Par Mathias Thépot  |   |  943  mots
L'appréciation du franc suisse risque d'avoir des conséquences désastreuses sur les collectivités locales victimes de l'affaire des crédits toxiques.
L’appréciation du franc suisse par rapport à l’euro ce jeudi met en grand danger les collectivités locales ayant souscrit des emprunts indexés sur la parité euro/franc suisse. Les taux d’intérêt annuels dont elles devraient s’acquitter pourraient bondir pour certaines jusqu'à 25% du capital !

Cela ne pouvait pas tomber au plus mauvais moment pour les collectivités locales françaises. La hausse du franc suisse ce jeudi, qui s'est stabilisé au moment de la rédaction de cet article à 1,04 franc suisse l'euro, pourrait avoir des conséquences dramatiques pour un peu plus de 900 collectivités qui ont souscrit des emprunts -très répandus durant les années 2000- dont le taux d'intérêt est indexé sur l'évolution de la parité euro/franc suisse.

En effet, à chaque fois que le franc suisse s'envole, les collectivités concernées voient le taux d'intérêt annuel qu'elles paient sur leur emprunt croître, voire bondir comme cela risque d'être le cas dans les prochains mois. La faute à une vieille croyance de banquiers d'avant crise de 2008 qui disait que rien ne pourrait atteindre la stabilité de la sacrosainte parité euro/franc suisse. Ils n'avaient en rien anticipé que les marchés financiers considéraient le franc suisse comme valeur refuge par excellence à chaque période d'incertitude, le faisant s'apprécier.

L'ardoise risque d'être salée pour les collectivités

Ce cas de figure est donc à nouveau en train de se produire et les collectivités risquent, encore une fois, d'en payer les frais. Mais ce coup-ci, l'ardoise risque d'être très (trop ?) salée pour certaines d'entre elles. En effet, dans les pires des cas, c'est-à-dire pour celles qui ont été contraintes de souscrire ces prêts dits "toxiques" entre 2007 et 2009 à l'époque où l'euro était au plus haut par rapport au franc suisse - le taux de change est montée à cette époque jusqu'à 1,66 franc suisse l'euro -, les taux d'intérêt des emprunts pourraient s'élever à... un quart du capital restant dû.

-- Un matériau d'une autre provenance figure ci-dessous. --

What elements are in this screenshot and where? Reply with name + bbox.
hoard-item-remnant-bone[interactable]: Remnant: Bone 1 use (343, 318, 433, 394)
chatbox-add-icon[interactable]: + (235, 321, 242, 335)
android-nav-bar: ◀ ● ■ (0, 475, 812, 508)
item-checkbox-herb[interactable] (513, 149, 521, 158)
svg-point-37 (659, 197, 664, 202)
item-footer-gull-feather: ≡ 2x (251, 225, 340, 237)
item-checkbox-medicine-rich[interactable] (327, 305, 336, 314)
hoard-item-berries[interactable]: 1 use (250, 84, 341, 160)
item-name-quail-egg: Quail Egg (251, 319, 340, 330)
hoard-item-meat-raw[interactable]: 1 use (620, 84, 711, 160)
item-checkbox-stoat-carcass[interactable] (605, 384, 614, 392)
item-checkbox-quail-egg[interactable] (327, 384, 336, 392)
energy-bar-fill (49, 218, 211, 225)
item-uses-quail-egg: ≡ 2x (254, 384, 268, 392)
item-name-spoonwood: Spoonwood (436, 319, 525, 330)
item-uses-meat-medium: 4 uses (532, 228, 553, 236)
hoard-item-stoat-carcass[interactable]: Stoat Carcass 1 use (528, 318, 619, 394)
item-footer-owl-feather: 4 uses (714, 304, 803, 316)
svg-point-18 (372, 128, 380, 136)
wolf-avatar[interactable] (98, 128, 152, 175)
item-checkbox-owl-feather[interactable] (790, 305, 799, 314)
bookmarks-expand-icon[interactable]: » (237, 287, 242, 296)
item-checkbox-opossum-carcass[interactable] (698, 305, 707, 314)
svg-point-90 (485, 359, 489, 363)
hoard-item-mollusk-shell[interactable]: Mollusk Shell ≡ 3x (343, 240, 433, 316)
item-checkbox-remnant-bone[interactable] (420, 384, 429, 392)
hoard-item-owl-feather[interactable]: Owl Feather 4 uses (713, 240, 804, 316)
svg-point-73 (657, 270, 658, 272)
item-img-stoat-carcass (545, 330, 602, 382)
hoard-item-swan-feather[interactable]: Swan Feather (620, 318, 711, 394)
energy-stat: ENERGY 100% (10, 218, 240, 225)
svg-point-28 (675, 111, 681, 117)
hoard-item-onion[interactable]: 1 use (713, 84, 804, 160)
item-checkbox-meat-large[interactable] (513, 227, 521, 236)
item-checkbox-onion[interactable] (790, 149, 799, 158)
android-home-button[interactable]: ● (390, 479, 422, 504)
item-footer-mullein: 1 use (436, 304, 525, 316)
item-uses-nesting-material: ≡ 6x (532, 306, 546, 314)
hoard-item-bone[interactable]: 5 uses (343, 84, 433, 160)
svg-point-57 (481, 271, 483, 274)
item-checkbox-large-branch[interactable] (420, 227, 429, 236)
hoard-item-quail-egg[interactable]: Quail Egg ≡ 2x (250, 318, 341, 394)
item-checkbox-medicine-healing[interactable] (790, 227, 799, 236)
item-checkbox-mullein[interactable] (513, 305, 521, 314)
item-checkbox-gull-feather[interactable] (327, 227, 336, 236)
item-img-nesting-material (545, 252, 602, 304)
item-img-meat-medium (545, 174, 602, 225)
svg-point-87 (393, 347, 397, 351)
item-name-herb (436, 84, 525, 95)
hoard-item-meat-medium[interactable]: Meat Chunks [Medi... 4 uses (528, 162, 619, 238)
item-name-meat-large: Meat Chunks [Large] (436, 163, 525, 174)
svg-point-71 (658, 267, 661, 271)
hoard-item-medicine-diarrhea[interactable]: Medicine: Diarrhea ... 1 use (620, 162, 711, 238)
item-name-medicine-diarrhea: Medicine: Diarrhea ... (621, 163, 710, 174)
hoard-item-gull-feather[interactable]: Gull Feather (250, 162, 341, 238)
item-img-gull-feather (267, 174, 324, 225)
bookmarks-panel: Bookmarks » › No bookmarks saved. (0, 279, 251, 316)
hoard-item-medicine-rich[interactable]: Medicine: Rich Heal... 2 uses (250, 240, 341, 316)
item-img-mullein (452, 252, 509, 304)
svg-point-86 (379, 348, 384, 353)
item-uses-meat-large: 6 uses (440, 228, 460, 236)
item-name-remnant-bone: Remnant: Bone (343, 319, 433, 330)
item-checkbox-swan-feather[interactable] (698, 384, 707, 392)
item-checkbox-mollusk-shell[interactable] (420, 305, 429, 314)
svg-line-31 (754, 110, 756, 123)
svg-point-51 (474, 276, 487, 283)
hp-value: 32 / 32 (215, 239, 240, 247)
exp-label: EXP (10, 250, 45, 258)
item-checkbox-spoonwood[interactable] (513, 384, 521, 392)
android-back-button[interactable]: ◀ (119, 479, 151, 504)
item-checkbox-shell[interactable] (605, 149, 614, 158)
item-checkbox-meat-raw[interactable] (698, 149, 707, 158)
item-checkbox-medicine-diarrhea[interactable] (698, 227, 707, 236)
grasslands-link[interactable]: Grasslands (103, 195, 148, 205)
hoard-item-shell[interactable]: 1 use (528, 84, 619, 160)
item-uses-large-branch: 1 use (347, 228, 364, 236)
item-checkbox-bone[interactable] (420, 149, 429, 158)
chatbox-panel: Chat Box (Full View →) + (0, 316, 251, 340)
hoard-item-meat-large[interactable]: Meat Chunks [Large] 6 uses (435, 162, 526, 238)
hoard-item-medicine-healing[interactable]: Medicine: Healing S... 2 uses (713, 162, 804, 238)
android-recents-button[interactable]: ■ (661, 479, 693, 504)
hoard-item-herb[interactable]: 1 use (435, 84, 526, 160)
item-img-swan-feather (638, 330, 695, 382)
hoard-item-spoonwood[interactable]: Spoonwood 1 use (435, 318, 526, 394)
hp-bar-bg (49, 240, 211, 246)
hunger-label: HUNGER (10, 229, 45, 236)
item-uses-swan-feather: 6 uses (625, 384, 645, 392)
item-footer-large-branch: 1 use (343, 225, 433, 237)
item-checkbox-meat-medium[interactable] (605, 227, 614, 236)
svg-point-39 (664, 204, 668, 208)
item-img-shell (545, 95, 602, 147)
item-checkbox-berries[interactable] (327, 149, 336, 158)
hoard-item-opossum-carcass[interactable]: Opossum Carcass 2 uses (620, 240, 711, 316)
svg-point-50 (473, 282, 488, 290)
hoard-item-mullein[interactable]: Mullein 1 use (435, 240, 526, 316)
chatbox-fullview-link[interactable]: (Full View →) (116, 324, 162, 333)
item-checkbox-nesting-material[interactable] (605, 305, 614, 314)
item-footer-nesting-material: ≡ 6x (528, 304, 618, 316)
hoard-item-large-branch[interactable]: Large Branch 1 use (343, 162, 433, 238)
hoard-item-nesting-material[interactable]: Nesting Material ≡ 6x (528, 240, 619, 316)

Les banques, la défunte Dexia en tête, ont souvent introduit dans leurs contrats de prêt une parité « pivot » de 1,44 franc suisse l'euro en dessous de laquelle il est prévu que les intérêts des emprunts s'envolent. Fixe à environ 4,5% lorsque la parité se maintenait au dessus de 1,44, le taux d'intérêt de ces emprunts est devenu variable lorsque la parité est passée en dessous de cette parité pivot. La variation devenant égale à la différence entre le taux de parité pivot et la parité réelle euro-franc suisse divisée par deux, majorée du taux d'intérêt fixe initial.

Concrètement, lorsque la parité réelle était d'1,24 franc suisse l'euro, le taux d'intérêt annuel payé par la collectivité ayant souscrit ce type de prêts s'établissait à (1,44-1,24)/2 + 4,5, soit 14,5% du capital restant dû.
Désormais, avec la nouvelle parité à 1,04, le taux annuel sera de (1,44-1,04)/2+4,5% soit 24,5% du capital restant dû ! Déjà très mal en point, certaines collectivités -qui n'auraient du reste jamais dû souscrire ces prêts- risquent de se retrouver au bord du précipice.

La sollicitation du fonds obsolète ?

Cette catastrophe tombe mal, puisque les collectivités ont jusqu'à la mi-mars pour constituer un dossier et signer un protocole pour bénéficier d'un fonds d'aides public-privé qui leur est dédié. Elles doivent pour ce faire se résigner aussi à attaquer leur banque en justice.

Le fonds est abondé par l'État et les banques mais est insuffisamment doté : seulement 1.5 milliard d'euros sur quinze ans, alors que l'indemnité de remboursement anticipée globale dont devraient s'acquitter les collectivités pour sortir de cette affaire s'élèverait à environ 6 milliards d'euros, dit-on dans les couloirs de la Sfil, la société détenue par l'État français. Cette dernière a repris dans son bilan l'écrasante majorité des prêts « toxiques » de la défunte Dexia, l'ancien leader du marché.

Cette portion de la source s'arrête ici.